MINNEAPOLIS (AP) - After Kirk Cousins underthrew Adam Thielen, one of 10 failures to move the chains out of 11 third-down plays for Minnesota, two of the team’s best players engaged in an animated and heated discussion on the sideline as the Vikings frustratingly settled for a field goal right before halftime.
A duo that connected on 113 passes for 1,373 yards and nine touchdowns in its first year together was struggling, again, in a late-season game to get in sync.
The Vikings never found their rhythm, again, against that daunting Chicago defense. The latest flop by this expensive and decorated offense sealed their fate as a team that didn’t make the playoffs, following a 24-10 defeat by the Bears on Sunday.
“I love our group of guys, and we weren’t ready for it to end,” Cousins said, “but unfortunately it’s over for this year.”
The Vikings (8-7-1) punted on their first five possessions, finally getting a first down with six minutes remaining in the first half. They finished with a season-low 164 yards and took four sacks.
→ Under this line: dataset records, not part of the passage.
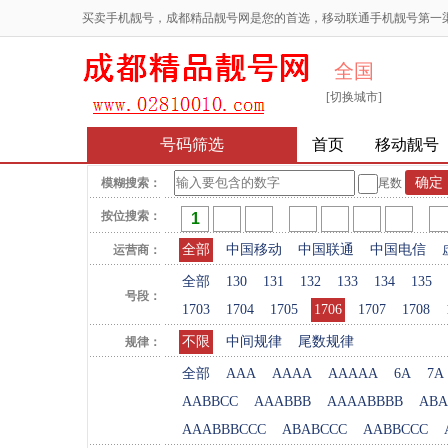
买卖手机靓号，成都精品靓号网是您的首选，移动联通手机靓号第一
全国
[切换城市]
号码筛选
首页
移动靓号
模糊搜索：
尾数
按位搜索：
全部
中国移动
中国联通
中国电信
运营商：
全部
130
131
132
133
134
135
号段：
1703
1704
1705
1706
1707
1708
不限
中间规律
尾数规律
规律：
全部
AAA
AAAA
AAAAA
6A
7A
AABBCC
AAABBB
AAAABBBB
ABA
AAABBBCCC
ABABCCC
AABBCCC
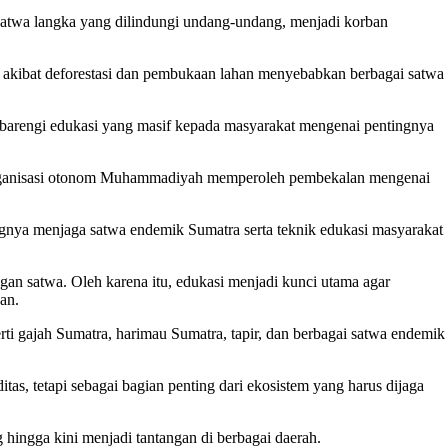
 satwa langka yang dilindungi undang-undang, menjadi korban
at akibat deforestasi dan pembukaan lahan menyebabkan berbagai satwa
barengi edukasi yang masif kepada masyarakat mengenai pentingnya
 organisasi otonom Muhammadiyah memperoleh pembekalan mengenai
ngnya menjaga satwa endemik Sumatra serta teknik edukasi masyarakat
n satwa. Oleh karena itu, edukasi menjadi kunci utama agar
an.
rti gajah Sumatra, harimau Sumatra, tapir, dan berbagai satwa endemik
, tetapi sebagai bagian penting dari ekosistem yang harus dijaga
ingga kini menjadi tantangan di berbagai daerah.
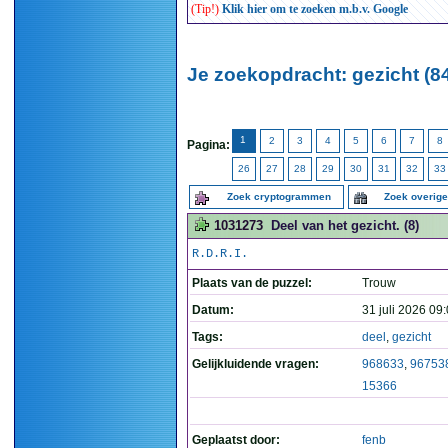
(Tip!)
Klik hier om te zoeken m.b.v. Google
Je zoekopdracht: gezicht (8
1
2
3
4
5
6
7
8
Pagina:
26
27
28
29
30
31
32
33
Zoek cryptogrammen
Zoek overig
1031273
Deel van het gezicht. (8)
R.D.R.I.
Plaats van de puzzel:
Trouw
Datum:
31 juli 2026 09
Tags:
deel
,
gezicht
Gelijkluidende vragen:
968633
,
96753
15366
Geplaatst door:
fenb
For the third time in five December games, against playoff-bound New England, Seattle and Chicago, the Vikings had just one touchdown.
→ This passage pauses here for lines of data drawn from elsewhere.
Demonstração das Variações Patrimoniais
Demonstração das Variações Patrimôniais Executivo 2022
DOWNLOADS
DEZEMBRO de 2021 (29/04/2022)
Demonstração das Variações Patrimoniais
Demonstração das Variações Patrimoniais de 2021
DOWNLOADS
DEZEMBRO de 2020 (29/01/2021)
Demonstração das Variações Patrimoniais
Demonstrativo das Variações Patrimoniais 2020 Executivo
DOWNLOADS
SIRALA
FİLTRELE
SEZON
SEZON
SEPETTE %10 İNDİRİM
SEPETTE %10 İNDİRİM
Cousins, who signed an $84 million, three-year, fully guaranteed contract after leaving Washington as a free agent, finished with a career-high 30 touchdown passes and a career-best 70.1 completion percentage. He passed for 4,298 yards, topping the 4,000-yard mark for a fourth straight season.
Considering the situation he entered, though, after the Vikings reached the NFC championship game a year ago, the overall assessment of his debut in purple will lean toward disappointment. The only team the Vikings beat this season that made the playoffs was Philadelphia, which ironically leapfrogged them on the last day with a 24-0 win over the Redskins.
“I don’t have a menu in front of me of all the tough losses,” Cousins said. “I’ll tell you it’s not the first. It won’t be the last. It’s a part of the journey. You play in this league long enough, you’re going to get kicked in the teeth. It’s going to happen. Tough times don’t last. Tough people do, right? I have a lot of intestinal fortitude.”
The Vikings didn’t exhibit much of that until their drive late in the second quarter, after falling behind 13-0.
Cousins went deep down the middle for Thielen on third-and-5, when a facemask penalty by Deon Bush on Thielen during the incompletion gave the Vikings the ball at the Chicago 31. Dalvin Cook dropped a short second-down throw, when Cousins and Cook had a miscommunication about the path of the route and the timing of the pass. Then on third-and-6, Cousins threw toward the sideline. The ball hit the turf at the 6, after Thielen had widened his route behind Kyle Fuller in attempt to reach the front corner of the end zone.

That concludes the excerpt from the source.